As previously pointed out, I was a 1st Lieutenant in Vietnam. Like the “Swift Boat Veterans for Truth” I once wrote a letter to the the local newspaper arguing that it was unfair to paint all Vietnam veterans with the same brush and that the majority of the soldiers did not give in to their natural hatred of an enemy that was trying to kill them and commit atrocities.

Unlike most civilians, though, as a young lieutenant who saw friends killed regularly during my tour of duty, I could understand why such incidents took place. Anyone who thinks that you can kill people without first de-personalizing them, without first making them something less than “human,” doesn’t really understand the psychology of warfare. Atrocities may well be an inevitable part of war because the “rules of war” often don’t make sense in a world reduced to daily chaos.

Thankfully, I did not personally observe any of the atrocities others have noted in Vietnam. However, I heard far too many officers bragging at Officer’s clubs not to believe such atrocities did occur. It was also widely known that when Americans turned prisoners over to ARVN that they were being tortured.

To deny that such atrocities took place or to argue that superior officers were never aware of such atrocities is, in my mind, plainly absurd. If you weren’t aware that such incidents took place, you sure as hell were too dumb to be given control of a large military unit, which, of course, isn’t the same as saying that superior officers could have stopped all such incidents from taking place in the heat of combat.

But to deny their very existence, or to deny that an unpopular war that drafted unwilling citizens didn’t contribute to such atrocities is absurd. Perhaps in his political zeal to end the war Kerry did overstate the extent of such atrocities, but since when has it been unusual for politicians to overstate their case?
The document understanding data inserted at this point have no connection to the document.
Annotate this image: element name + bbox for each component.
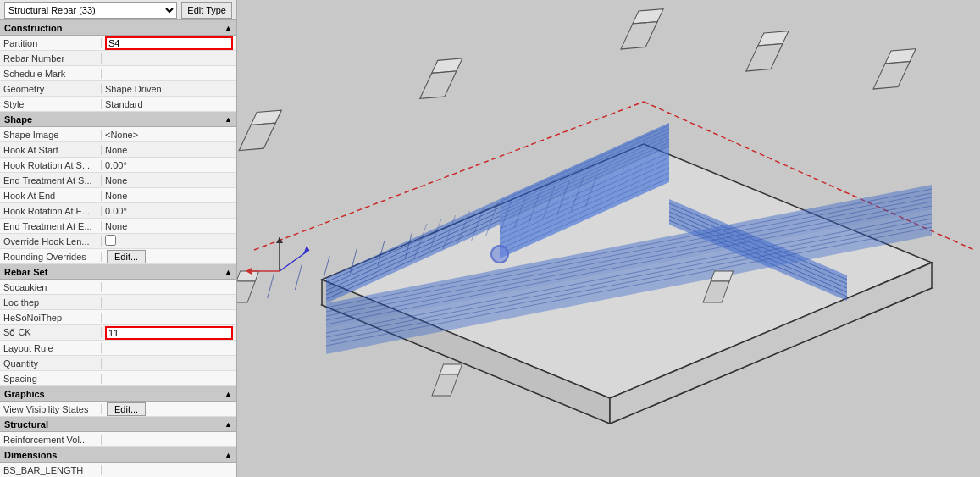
prop-row: Hook Rotation At E...0.00° — [0, 203, 236, 219]
prop-value: <None> — [102, 130, 236, 140]
prop-row: Loc thep — [0, 295, 236, 310]
prop-label: End Treatment At S... — [0, 175, 102, 186]
prop-row: Rebar Number — [0, 51, 236, 66]
section-header-dimensions[interactable]: Dimensions▲ — [0, 447, 236, 463]
prop-input-sock[interactable] — [105, 326, 233, 340]
prop-label: Layout Rule — [0, 343, 102, 353]
prop-label: Hook Rotation At E... — [0, 206, 102, 216]
section-header-rebar-set[interactable]: Rebar Set▲ — [0, 264, 236, 280]
prop-input-partition[interactable] — [105, 36, 233, 50]
section-label: Dimensions — [4, 450, 57, 460]
element-dropdown[interactable]: Structural Rebar (33) — [4, 2, 177, 19]
prop-value: None — [102, 175, 236, 186]
prop-label: Số CK — [0, 327, 102, 338]
section-header-construction[interactable]: Construction▲ — [0, 20, 236, 36]
prop-label: Rebar Number — [0, 53, 102, 64]
prop-row: Spacing — [0, 371, 236, 386]
prop-value: None — [102, 145, 236, 155]
prop-label: Spacing — [0, 374, 102, 384]
edit-button-view-visibility-states[interactable]: Edit... — [107, 402, 146, 416]
section-header-shape[interactable]: Shape▲ — [0, 112, 236, 127]
prop-row: Hook At EndNone — [0, 188, 236, 203]
prop-row: Quantity — [0, 356, 236, 371]
prop-row: Socaukien — [0, 280, 236, 295]
prop-label: Hook Rotation At S... — [0, 160, 102, 170]
prop-row: View Visibility StatesEdit... — [0, 402, 236, 417]
prop-label: End Treatment At E... — [0, 221, 102, 231]
prop-label: Shape Image — [0, 130, 102, 140]
svg-rect-76 — [440, 364, 462, 374]
viewport[interactable] — [237, 0, 980, 477]
prop-label: Hook At Start — [0, 145, 102, 155]
prop-value: 0.00° — [102, 160, 236, 170]
section-label: Shape — [4, 114, 32, 125]
prop-value[interactable] — [102, 235, 236, 247]
section-label: Construction — [4, 23, 62, 33]
prop-label: Hook At End — [0, 191, 102, 201]
section-header-graphics[interactable]: Graphics▲ — [0, 386, 236, 402]
prop-value: 0.00° — [102, 206, 236, 216]
prop-row: End Treatment At E...None — [0, 219, 236, 234]
prop-row: Layout Rule — [0, 341, 236, 356]
collapse-arrow: ▲ — [224, 451, 232, 459]
section-header-structural[interactable]: Structural▲ — [0, 417, 236, 432]
edit-button-rounding-overrides[interactable]: Edit... — [107, 250, 146, 263]
prop-value: Edit... — [102, 402, 236, 417]
prop-row: Override Hook Len... — [0, 234, 236, 249]
prop-row: GeometryShape Driven — [0, 81, 236, 97]
prop-label: Schedule Mark — [0, 69, 102, 79]
prop-row: Schedule Mark — [0, 66, 236, 81]
prop-label: Reinforcement Vol... — [0, 435, 102, 445]
prop-label: Loc thep — [0, 297, 102, 308]
prop-row: BS_BAR_LENGTH — [0, 463, 236, 477]
prop-value: Edit... — [102, 249, 236, 264]
section-label: Structural — [4, 419, 48, 430]
prop-row: Số CK — [0, 325, 236, 341]
section-label: Graphics — [4, 389, 45, 399]
prop-label: Partition — [0, 38, 102, 48]
collapse-arrow: ▲ — [224, 24, 232, 32]
3d-canvas — [237, 0, 980, 477]
prop-value[interactable] — [102, 36, 236, 50]
collapse-arrow: ▲ — [224, 268, 232, 276]
prop-label: BS_BAR_LENGTH — [0, 465, 102, 475]
prop-checkbox[interactable] — [105, 235, 116, 246]
prop-row: Hook At StartNone — [0, 142, 236, 158]
prop-row: Hook Rotation At S...0.00° — [0, 158, 236, 173]
svg-rect-74 — [237, 271, 259, 281]
prop-label: Socaukien — [0, 282, 102, 292]
panel-header: Structural Rebar (33) Edit Type — [0, 0, 236, 20]
collapse-arrow: ▲ — [224, 390, 232, 398]
prop-row: Rounding OverridesEdit... — [0, 249, 236, 264]
properties-list: Construction▲PartitionRebar NumberSchedu… — [0, 20, 236, 477]
prop-label: View Visibility States — [0, 404, 102, 414]
prop-row: Reinforcement Vol... — [0, 432, 236, 447]
svg-rect-78 — [711, 271, 733, 281]
prop-row: Shape Image<None> — [0, 127, 236, 142]
prop-row: HeSoNoiThep — [0, 310, 236, 325]
prop-label: Rounding Overrides — [0, 252, 102, 262]
prop-label: HeSoNoiThep — [0, 313, 102, 323]
prop-row: End Treatment At S...None — [0, 173, 236, 188]
prop-row: Partition — [0, 36, 236, 51]
collapse-arrow: ▲ — [224, 115, 232, 124]
prop-label: Quantity — [0, 358, 102, 369]
prop-value: None — [102, 191, 236, 201]
section-label: Rebar Set — [4, 267, 47, 277]
prop-value[interactable] — [102, 326, 236, 340]
prop-value: Standard — [102, 99, 236, 109]
prop-label: Geometry — [0, 84, 102, 94]
prop-label: Style — [0, 99, 102, 109]
collapse-arrow: ▲ — [224, 420, 232, 429]
prop-label: Override Hook Len... — [0, 236, 102, 247]
prop-row: StyleStandard — [0, 97, 236, 112]
edit-type-button[interactable]: Edit Type — [181, 2, 232, 19]
properties-panel: Structural Rebar (33) Edit Type Construc… — [0, 0, 237, 477]
prop-value: None — [102, 221, 236, 231]
prop-value: Shape Driven — [102, 84, 236, 94]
What’s truly incredible to me, though, is that the “Swift Boat Veterans for Truth” can extrapolate from their argument that because Kerry overstated the extent of war atrocities in an attempt to end the war that he is somehow less fit to run the country in a time of war than George W. Bush, who never seemed too concerned about Vietnam atrocities while safely (not) serving his military duty in Alabama.

Are these “superior” officers concerned that Kerry wouldn’t allow the Americans to achieve ultimate victory in Iraq by torturing and humiliating Iraqi prisoners?